--- WHAT YOU NEED TO DO ---
Reprint the lines below as they are, minus the pictures.

(Beginning of RECORDS SUPPLIED)

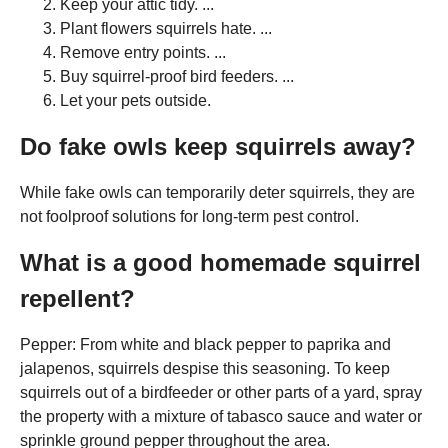
Keep your attic tidy. ...
Plant flowers squirrels hate. ...
Remove entry points. ...
Buy squirrel-proof bird feeders. ...
Let your pets outside.
Do fake owls keep squirrels away?
While fake owls can temporarily deter squirrels, they are
not foolproof solutions for long-term pest control.
What is a good homemade squirrel
repellent?
Pepper: From white and black pepper to paprika and
jalapenos, squirrels despise this seasoning. To keep
squirrels out of a birdfeeder or other parts of a yard, spray
the property with a mixture of tabasco sauce and water or
sprinkle ground pepper throughout the area.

(End of RECORDS SUPPLIED)

--- TASK RESPONSE ---
Keep your attic tidy. ...
Plant flowers squirrels hate. ...
Remove entry points. ...
Buy squirrel-proof bird feeders. ...
Let your pets outside.
Do fake owls keep squirrels away?
While fake owls can temporarily deter squirrels, they are
not foolproof solutions for long-term pest control.
What is a good homemade squirrel
repellent?
Pepper: From white and black pepper to paprika and
jalapenos, squirrels despise this seasoning. To keep
squirrels out of a birdfeeder or other parts of a yard, spray
the property with a mixture of tabasco sauce and water or
sprinkle ground pepper throughout the area.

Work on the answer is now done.